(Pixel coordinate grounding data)
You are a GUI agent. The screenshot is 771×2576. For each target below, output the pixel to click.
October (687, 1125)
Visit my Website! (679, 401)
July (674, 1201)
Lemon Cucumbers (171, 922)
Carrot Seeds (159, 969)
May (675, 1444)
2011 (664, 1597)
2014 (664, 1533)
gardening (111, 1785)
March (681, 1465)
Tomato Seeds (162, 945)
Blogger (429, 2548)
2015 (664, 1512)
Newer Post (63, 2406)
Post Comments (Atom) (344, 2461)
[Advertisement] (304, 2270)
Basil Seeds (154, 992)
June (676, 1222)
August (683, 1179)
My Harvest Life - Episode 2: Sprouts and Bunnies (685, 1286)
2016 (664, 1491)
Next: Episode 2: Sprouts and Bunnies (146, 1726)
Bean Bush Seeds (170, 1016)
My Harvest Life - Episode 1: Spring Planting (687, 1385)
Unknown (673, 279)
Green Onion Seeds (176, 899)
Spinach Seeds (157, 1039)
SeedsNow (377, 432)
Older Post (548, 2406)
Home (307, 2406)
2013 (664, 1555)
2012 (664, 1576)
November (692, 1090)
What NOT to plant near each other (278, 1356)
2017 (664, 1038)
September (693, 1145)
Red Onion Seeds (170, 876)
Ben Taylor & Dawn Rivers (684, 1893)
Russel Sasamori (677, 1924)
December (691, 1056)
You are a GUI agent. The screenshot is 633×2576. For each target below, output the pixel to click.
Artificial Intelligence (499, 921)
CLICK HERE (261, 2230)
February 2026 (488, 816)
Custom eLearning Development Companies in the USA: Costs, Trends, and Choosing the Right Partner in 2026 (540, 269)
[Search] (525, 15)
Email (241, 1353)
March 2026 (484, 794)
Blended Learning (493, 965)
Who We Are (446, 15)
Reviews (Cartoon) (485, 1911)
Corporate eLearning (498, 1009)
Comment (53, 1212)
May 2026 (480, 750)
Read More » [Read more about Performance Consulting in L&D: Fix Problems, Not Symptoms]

ABOUT THIS TASK. Beginning at the line above with "November (692, 1090)" and finishing at the line with "Artificial Intelligence (499, 921)", return each line exactly and return nothing else.

WORKED SOLUTION.
November (692, 1090)
What NOT to plant near each other (278, 1356)
2017 (664, 1038)
September (693, 1145)
Red Onion Seeds (170, 876)
Ben Taylor & Dawn Rivers (684, 1893)
Russel Sasamori (677, 1924)
December (691, 1056)
You are a GUI agent. The screenshot is 633×2576. For each target below, output the pixel to click.
Artificial Intelligence (499, 921)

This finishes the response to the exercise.